Triggered AF

This past week, I was humbly reminded that there isn’t a timeline on emotional healing. A toxic person who caused me great emotional harm and distress to the point where I developed post-traumatic stress disorder from my relationship with them came tumbling back into my life after months and months of not talking in an unexpected email. In that time of no contact, I have done a lot of healing work – therapy, working out, journaling, reading, praying, blogging, eating … you name it, I have probably done it. But it’s funny, as much work as I have done to move my life forward without this person and as much as I have healed, I was not emotionally prepared for what any contact would bring.

While the emotional wound is not completely reopened, their reappearance and how and why they did it has definitely put me into a high state of anxiety; my mind is cycling, feeling like I am having trouble breathing, and this inability to focus on anything. In a true funk that not even exercise, my number one stress relief, can get me out… so what’s a girl to do?
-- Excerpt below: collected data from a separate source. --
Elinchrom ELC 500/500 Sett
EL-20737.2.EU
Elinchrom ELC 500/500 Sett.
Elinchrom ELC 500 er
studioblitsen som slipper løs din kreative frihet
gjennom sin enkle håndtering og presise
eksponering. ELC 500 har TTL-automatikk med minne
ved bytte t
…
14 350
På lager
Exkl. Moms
As I sit stewing in all these icky feelings, I think of all the things I have told in clients past what to do when they feel triggered and burdened and riddled with anxiety.  And with that, time to put my money where my mouth is and to practice what I preach. So here goes nothing; the list of things to do when you are feeling triggered AF:

  • Breathe. I really can’t focus on much else right now but breathing I can do. In the narrator’s voice from Jane The Virgin, “inhale y exhale.” Deep breathing is a pretty basic and standard calming strategy; it stimulates the parasympathetic nervous system promoting a sense of calm. Additionally, since breathing is a pretty basic function of living, it requires minimal effort on my part.
  • Connect. I am really lucky to have such an amazing and strong support system who got me through the initial trauma of that relationship so that when that individual reached out to me, I have a tribe of people who are there for me. Having people who kept me strong the first go around to validate my anxiety and talk me through the shock, anger, and confusion makes this entire experience less daunting and less scary because I know I am not alone.
  • Maintain Strong Emotional Boundaries. While instinctively I would like to ignore my trigger’s email, I know not responding might prompt actual physical contact, and I know that is not in my best interest. Thus I decided to respond. It would be easy to respond bitterly, angrily, and to lash out but that would signal that this individual still has emotional control over me so what do I do? How do I do this? Keeping strong emotional boundaries in this scenario is saying what needs to be said but protecting myself by not inviting further discussion. I keep things short, concise, and all business.  No small talk, no idle chitchat, and no wishing the individual well. Just say what needs to be said and be done with it.
  • Reality Check Those Emotions. Having someone who hurt you come back into your life in any capacity can bring an onslaught of different feelings which can be confusing, and this has definitely been the case here. But unlike so many others who would like to ignore the hurt feelings that may arise, my emotional intelligence dictates that I recognize each of those feelings by validating that they exist because of the situation, that they are valid and real, and reality checking them against the progress I have made in healing.  People are so afraid to feel what they need to feel but neglect to realize that emotions exist to signal us to respond appropriately to our environment and to learn the lessons that are needed to learn.
  • Write It Out. As a blogger, I bet you would have all guessed that I like to write, and you wouldn’t be wrong. I have always been a big advocate of journaling and writing your feelings out. Writing can be cathartic; it allows you to externalize positive and negative feelings outside of yourself in a truly reflective way. Writing requires you to be thoughtful and to deliberately process things out, and when you’re done, you have a time capsule of emotions captured on paper to really think on. Even now as I write this and read back, I am enable to see things more clearly that my anxiety has slowly dissipated away almost magically that I am no longer “triggered AF” as I so eloquently stated before.

I hope this blog post is as helpful to someone else out there as it was for me today. When you are triggered by someone or something, the hurt, anxiety, and confusion can be truly awful but like all moments in life, “this too shall pass” so chin up.